Rachel White, CEO of Arcadis Gen.
Coincidentally, the UVO was already in development earlier this year, but it has been tailored specifically to meet the challenges posed by the ongoing pandemic. “We were developing something about prioritisation at the start of the year,” said White. “But we listened to our customers and talked to them about the challenges they were facing in the current environment.
“A lot of them were really struggling to restart operations – and to think about, if they had to cut budgets, where do they do that most effectively and what the impacts might be. So, we really wanted to provide something that would help them immediately and be something that boards could effectively use to look at their portfolios on a very regular basis.”
White highlighted the positive role UVO is already playing in utilities, rail and aviation. “It can be used by any asset based organisation, but probably the most relevant at the moment would be the utility sector – particularly water and energy, because those organisations have had to adapt to great changes in demand, with more people working from home placing different pressures on the network,” she explained.
“It’s also been very interesting working closely with Dublin Airport. The biggest part of their operation is freight, so they been relatively unimpacted for part of their business but quite impacted for another part, so they really needed to look at re-prioritising their portfolio,” said White.
“Big rail organisations that have had a big drop in passenger demand - I think the optimisation products that we have really help them think about how they re-prioritise and move forward without having to go through their lengthy planning cycle to get there,” she said.
White explained how a combination of affordable pricing, speed of delivery and access to high-quality data science is also making the UVO an ideal choice for SMEs across the world. “Typical SMEs are finding this ideal. An organisation that wouldn’t necessarily be able to access an enterprise solution that could cost tens of millions to implement. This a very different price point. It’s a monthly or annual subscription fee, based on the size of the organisation, so people can get access to a broad knowledge base that they probably wouldn’t otherwise have either the time or budget for,” she said.
“The difference is our UVO gives access to a higher quality of data science without having their own specialist team in post. That is something the industry hasn’t had access to before, so that makes it unique and different,” White said.
So, a disruptor in an industry and a world that has seen a much bigger kind of disruption since February. But how has Covid-19 affected Arcadis and how well-equipped is Arcadis Gen to deal with the ongoing pandemic?
“Technology companies have been less affected by the pandemic than other organisations,” said White. “Our business model is very robust in this environment. I don’t think I appreciated how robust our business model was until we went through this experience. I think it’s a very different story for other organisations who’ve had difficult challenges to deal with.

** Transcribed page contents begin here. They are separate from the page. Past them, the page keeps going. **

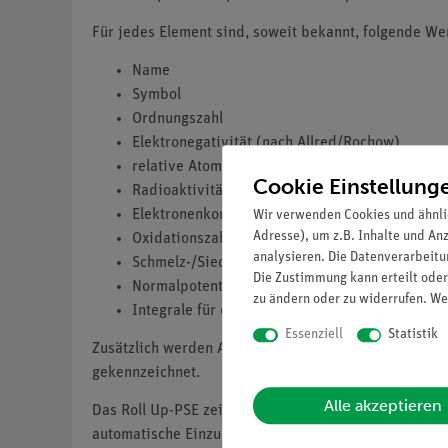
Für jedes Element sind, soweit bekannt, folgende W
Name
Symbol
Ordnungszahl
Elektronegativität (nach Allred/Rochow)
relative Atommasse
Cookie Einstellung
Radioaktivität
Elektronenkonfiguration
Wir verwenden Cookies und ähnli
Adresse), um z.B. Inhalte und An
Oxidationszahlen
analysieren. Die Datenverarbeitun
Schmelz-/Siedetemperatur
Die Zustimmung kann erteilt oder
Normalpotential
zu ändern oder zu widerrufen. We
Integrale für die relativen Standard-Atommass
Essenziell
Statistik
Zusätzlich werden Aggregatzustände, Haupt- und Neb
gekennzeichnet.
Alle akzeptieren
Das Roll Up-PSE zeichnet sich durch einen pulverbe
automatische Einzug macht das Bedienen der Leinwand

“The other thing is we’ve been able to accelerate - we’ve found ourselves going faster through this pandemic. We’ve actually made sales across every different part of the globe, and a lot of it is based on the pinpoints that customers have right now. So, they feel very relevant and very pertinent to their challenges,” she said.
Looking ahead, White has some clear advice for an industry quickly adapting to face a post-Covid future. “Now is probably a good time for those organisations who haven’t invested in a digital transformation to really get to grips with what that means for them and to get their employees trained in a more digitally savvy way,” she said.
And you can’t really argue with that.